After Black Monday comes Black Tuesday. No respite at all from the global space. For a moment last night those who were watching, before midnight it look like the US might away with a small cut but it not to be. This morning one is presented with the biggest cut in the US markets since 9/11, it is 500 points down on the Dow Jones index, every Asian market with a couple of exceptions is down at an average of 5%. So it’s bleeding badly across Asia; it bled badly across the US and it doesn’t make smite of a difference that crude is collapsed to USD 91-92/bbl. This morning there is panic across the global arena again. So fasten seatbelts for another rocky ride coming up, starting 10 o’clock.
On global markets:
I think people will be disappointed because at one point it looked like that the US market might just recover because it got the early blow and then it was just ambling along 200-250 points down and we got the feeling that maybe the market have reconciled themselves to the Lehman episode maybe it was focusing more on Merrill but by the end of it all had broken down once again.

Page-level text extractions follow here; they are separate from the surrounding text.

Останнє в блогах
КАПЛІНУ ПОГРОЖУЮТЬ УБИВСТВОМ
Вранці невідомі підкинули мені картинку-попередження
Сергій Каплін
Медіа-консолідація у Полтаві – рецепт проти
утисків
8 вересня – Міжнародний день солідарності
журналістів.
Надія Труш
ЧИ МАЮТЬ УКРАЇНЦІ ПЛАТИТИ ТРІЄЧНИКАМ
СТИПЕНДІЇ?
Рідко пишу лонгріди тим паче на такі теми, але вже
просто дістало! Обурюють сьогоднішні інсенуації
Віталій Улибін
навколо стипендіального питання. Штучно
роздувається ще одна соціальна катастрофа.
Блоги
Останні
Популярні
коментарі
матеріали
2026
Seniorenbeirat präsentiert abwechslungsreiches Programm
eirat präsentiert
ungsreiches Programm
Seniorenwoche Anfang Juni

I think the note on which the US markets closed will make us nervous once again. We did try and claw back yesterday but we will get hammered back to where we came from yesterday again. One can see the sense across Asia despite expectations of a Fed rate cut and some amount of relief today, I do not think those things are helping very much.
There is some panic, which is going around globally; it is a big scare typically these kind of scares get over in two-three days because they exhaust themselves on the way down and that is the only hope one can have but this morning I think we are clutching at straws. It is really bad environment for our market as well.
On our markets:
Once again we will be sub-4,000 Nifty and that is psychologically quite debilitating. We thought we had got away from that and we may not be able to run just yet but at least a slightly more respectable range was going to be held by the market. A lot of the sentiment which had got constructed over the last month or two since the July crash has got washed away in just one week and that’s the sad part.

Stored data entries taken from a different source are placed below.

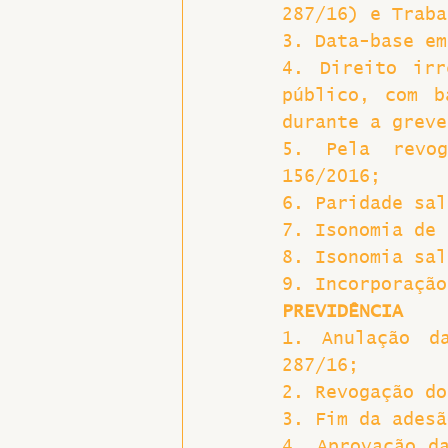
287/16) e Traba
3. Data-base em
4. Direito irr
público, com b
durante a greve
5. Pela revog
156/2016;
6. Paridade sal
7. Isonomia de 
8. Isonomia sal
9. Incorporação
PREVIDÊNCIA
1. Anulação d
287/16;
2. Revogação do
3. Fim da adesã
4. Aprovação da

People were beginning to feel that we have seen the worst of the price damage and once we can get through three-five-six months of this kind of sideways movement grind, then the markets might begin to move up again and that sentiment has got big jolt again. There is fear once again; there was no complacence in the market but there was a slight degree of confidence which was building up and that’s got shattered over the last one week.
This is how bear markets typically operate; they just lull into a temporary sense of relief and then they hammer and kill once again. That’s pretty much what’s gone on over the last five day in global markets now not just in India. I do not know about the near-term as we have been saying for the last two days. When we get to these kinds of panic stages often they exhaust themselves and sharpest kind of rebound. I do not know whether that is lurking in the next day or two but even if that were to come about fewer people will trust it on the evidence of what they have see playing sine July.
The bad or worst thing which has happened over the last one week is not the price damage; it’s the reiteration and the reconfirmation that we are still in a bear market and we are nowhere out of it just yet.
Asian Indices:
It is not very pretty across Asia as you would expect after that bigger cut so that the Nikkei is sinking to multiyear lows out here, the Hang Seng is down more than almost 1,100 points, China is down about 3% that cut is not very big but other markets are down deep in the red as well. 5% in Korea, Taiwan is down nearly 5% and the market, which was open yesterday.